Disclaimer: This is a translated work of Qinxia's 漫谈分布式系统. All rights reserved to the original author.
We spent a lot of space introducing distributed systems in the big data field. Through various methods, we solved the extensibility, optimized the performance, and climbed out of the quagmire of CAP. Finally, we can save the data and compute it to get the desired results.
However, these results data are typically in the form of files. Data must reflect value. Files are not a good form, especially in big data scenarios.
Graphical applications (such as BI reports) are the real way to directly reflect the value of data. Such applications usually require data to be organized in a structured manner and to respond rapidly.
The structured organization is easy, and Hive can achieve it, but the rapid response is difficult.
The previous article mentioned that Spark residence session + parquet file of KE can provide good performance, but its extensibility, completeness, and concurrency still have significant defects and can only be used in specific scenarios.
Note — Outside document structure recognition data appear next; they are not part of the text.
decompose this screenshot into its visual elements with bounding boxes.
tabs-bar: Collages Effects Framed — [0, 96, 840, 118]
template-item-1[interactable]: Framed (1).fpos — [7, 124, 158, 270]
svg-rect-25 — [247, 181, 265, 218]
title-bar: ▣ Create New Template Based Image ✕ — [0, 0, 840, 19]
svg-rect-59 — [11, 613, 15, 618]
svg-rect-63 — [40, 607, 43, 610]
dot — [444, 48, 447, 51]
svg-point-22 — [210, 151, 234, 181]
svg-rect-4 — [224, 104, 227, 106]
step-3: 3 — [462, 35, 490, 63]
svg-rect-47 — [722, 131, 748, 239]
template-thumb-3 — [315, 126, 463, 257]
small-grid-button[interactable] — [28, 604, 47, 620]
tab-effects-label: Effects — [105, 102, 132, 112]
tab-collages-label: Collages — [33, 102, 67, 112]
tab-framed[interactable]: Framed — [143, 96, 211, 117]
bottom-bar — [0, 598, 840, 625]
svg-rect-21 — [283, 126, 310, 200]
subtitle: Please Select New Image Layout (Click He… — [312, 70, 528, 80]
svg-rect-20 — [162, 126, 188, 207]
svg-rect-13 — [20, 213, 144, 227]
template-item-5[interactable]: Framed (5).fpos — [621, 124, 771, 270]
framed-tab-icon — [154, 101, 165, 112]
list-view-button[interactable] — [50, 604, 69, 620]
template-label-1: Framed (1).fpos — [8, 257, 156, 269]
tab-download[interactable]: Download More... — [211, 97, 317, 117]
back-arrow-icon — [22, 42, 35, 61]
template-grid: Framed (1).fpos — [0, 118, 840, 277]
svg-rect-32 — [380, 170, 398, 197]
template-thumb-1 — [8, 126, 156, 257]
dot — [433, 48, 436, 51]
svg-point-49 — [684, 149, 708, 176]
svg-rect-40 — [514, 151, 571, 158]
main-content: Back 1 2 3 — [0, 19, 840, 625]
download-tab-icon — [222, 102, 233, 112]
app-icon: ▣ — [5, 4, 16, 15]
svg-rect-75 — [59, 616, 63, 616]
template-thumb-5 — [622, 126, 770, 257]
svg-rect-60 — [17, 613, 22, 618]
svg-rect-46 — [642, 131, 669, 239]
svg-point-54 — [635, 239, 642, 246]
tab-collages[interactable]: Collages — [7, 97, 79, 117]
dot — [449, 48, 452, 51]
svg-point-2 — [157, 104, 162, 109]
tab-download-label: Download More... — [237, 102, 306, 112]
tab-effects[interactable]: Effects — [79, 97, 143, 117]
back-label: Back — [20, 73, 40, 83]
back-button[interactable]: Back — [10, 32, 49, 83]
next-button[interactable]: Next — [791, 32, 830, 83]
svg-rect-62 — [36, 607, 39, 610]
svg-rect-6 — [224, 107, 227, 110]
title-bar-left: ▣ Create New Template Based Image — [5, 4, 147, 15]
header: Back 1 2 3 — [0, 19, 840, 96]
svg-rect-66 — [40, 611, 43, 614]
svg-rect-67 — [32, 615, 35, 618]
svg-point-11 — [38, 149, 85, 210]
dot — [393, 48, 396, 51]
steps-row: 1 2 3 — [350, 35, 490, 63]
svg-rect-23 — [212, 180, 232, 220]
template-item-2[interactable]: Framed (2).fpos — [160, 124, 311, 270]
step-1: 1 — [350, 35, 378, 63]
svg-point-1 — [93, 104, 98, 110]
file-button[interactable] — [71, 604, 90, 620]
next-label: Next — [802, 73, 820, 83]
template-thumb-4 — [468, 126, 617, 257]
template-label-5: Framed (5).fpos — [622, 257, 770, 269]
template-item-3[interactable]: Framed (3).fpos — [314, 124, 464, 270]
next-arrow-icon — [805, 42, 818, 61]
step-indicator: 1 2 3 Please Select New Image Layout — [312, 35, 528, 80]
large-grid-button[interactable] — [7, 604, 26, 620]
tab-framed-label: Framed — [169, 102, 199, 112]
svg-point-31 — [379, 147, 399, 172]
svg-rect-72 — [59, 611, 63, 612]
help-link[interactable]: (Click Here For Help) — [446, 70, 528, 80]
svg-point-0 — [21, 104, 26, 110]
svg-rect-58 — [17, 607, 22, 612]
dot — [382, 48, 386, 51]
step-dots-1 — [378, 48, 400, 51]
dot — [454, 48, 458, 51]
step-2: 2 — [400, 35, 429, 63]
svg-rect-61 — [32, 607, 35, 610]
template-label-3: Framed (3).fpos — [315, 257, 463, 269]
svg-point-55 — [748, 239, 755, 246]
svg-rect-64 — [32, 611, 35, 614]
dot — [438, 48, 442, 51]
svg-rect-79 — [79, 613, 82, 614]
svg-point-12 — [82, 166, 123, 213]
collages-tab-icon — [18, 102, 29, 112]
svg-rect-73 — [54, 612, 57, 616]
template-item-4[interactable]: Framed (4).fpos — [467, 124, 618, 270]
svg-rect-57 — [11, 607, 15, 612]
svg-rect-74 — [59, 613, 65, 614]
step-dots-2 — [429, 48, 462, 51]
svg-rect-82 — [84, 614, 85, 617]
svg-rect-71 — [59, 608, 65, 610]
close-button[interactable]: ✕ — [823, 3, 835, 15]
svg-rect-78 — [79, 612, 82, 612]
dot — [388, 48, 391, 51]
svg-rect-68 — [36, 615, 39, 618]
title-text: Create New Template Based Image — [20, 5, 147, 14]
We need a distributed online database that can provide low-latency responses like MySQL in a stand-alone environment.
We introduced three parts of Hadoop earlier: HDFS, MapReduce, and YARN. The three provide the most basic distributed storage and computing power.
With these basic capabilities, other differentiated scenarios can be considered to be derived from this basis. The distributed online database we mentioned here is included.
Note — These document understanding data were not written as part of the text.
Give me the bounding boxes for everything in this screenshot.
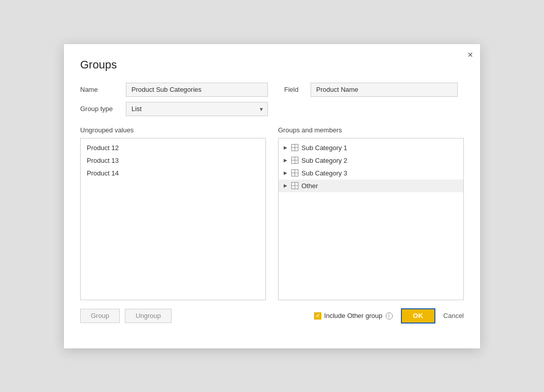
checkmark-icon: ✓ [316,313,320,318]
groups-panel: Groups and members ▶ Sub Category 1 ▶ Su… [278,126,464,300]
footer-left: Group Ungroup [80,309,172,323]
ok-button[interactable]: OK [401,308,435,324]
field-label: Field [284,86,304,93]
groups-dialog: × Groups Name Field Group type List Bin … [64,44,480,348]
ungrouped-panel: Ungrouped values Product 12 Product 13 P… [80,126,266,300]
group-type-wrapper: List Bin ▼ [126,102,268,116]
group-button[interactable]: Group [80,309,120,323]
ungroup-button[interactable]: Ungroup [125,309,172,323]
include-other-label: Include Other group [324,312,383,319]
info-icon: i [386,312,393,319]
group-item-sub2[interactable]: ▶ Sub Category 2 [279,154,463,167]
include-other-row: ✓ Include Other group i [314,312,393,319]
group-item-label: Other [301,182,318,190]
grid-icon [291,169,298,176]
group-type-label: Group type [80,105,120,113]
group-item-sub1[interactable]: ▶ Sub Category 1 [279,141,463,154]
name-label: Name [80,86,120,93]
ungrouped-list[interactable]: Product 12 Product 13 Product 14 [80,138,266,300]
group-type-select[interactable]: List Bin [126,102,268,116]
list-item[interactable]: Product 12 [81,141,265,154]
list-item[interactable]: Product 14 [81,167,265,180]
grid-icon [291,182,298,189]
grid-icon [291,144,298,151]
expand-icon: ▶ [284,158,287,163]
ungrouped-title: Ungrouped values [80,126,266,134]
group-item-sub3[interactable]: ▶ Sub Category 3 [279,167,463,180]
expand-icon: ▶ [284,170,287,175]
expand-icon: ▶ [284,145,287,150]
footer: Group Ungroup ✓ Include Other group i OK… [80,308,464,324]
group-item-label: Sub Category 1 [301,144,347,152]
group-item-label: Sub Category 3 [301,169,347,177]
list-item[interactable]: Product 13 [81,154,265,167]
dialog-title: Groups [80,58,464,72]
groups-list[interactable]: ▶ Sub Category 1 ▶ Sub Category 2 ▶ Sub … [278,138,464,300]
cancel-button[interactable]: Cancel [444,312,464,319]
include-other-checkbox[interactable]: ✓ [314,312,321,319]
name-input[interactable] [126,83,268,97]
field-input [311,83,458,97]
footer-right: ✓ Include Other group i OK Cancel [314,308,464,324]
grid-icon [291,157,298,164]
panels-container: Ungrouped values Product 12 Product 13 P… [80,126,464,300]
group-item-other[interactable]: ▶ Other [279,180,463,192]
close-button[interactable]: × [467,50,473,59]
expand-icon: ▶ [284,183,287,188]
group-item-label: Sub Category 2 [301,157,347,164]
groups-title: Groups and members [278,126,464,134]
HBase is such an implementation. It is not too much to say that HBase is the favorite in the whole Hadoop ecosystem. This can be seen in the following code package diagram:
Look at the architecture diagram of HBase:
The diagram shows that HBase directly reuses the entire storage layer of HDFS. The data storage is completely handed over to HDFS, so you don't have to worry about the extensibility and reliability of data storage.
Therefore, HBase can focus on service to provide read and write services for a distributed database.
It is easy to consider memory-based data read and write to improve performance. However, in the application scenarios of big data, there will inevitably be a larger amount of data that cannot be stored in memory and can only be stored in HDFS.
Therefore, it is necessary to merge the data in the memory and HDFS to ensure the integrity of the data.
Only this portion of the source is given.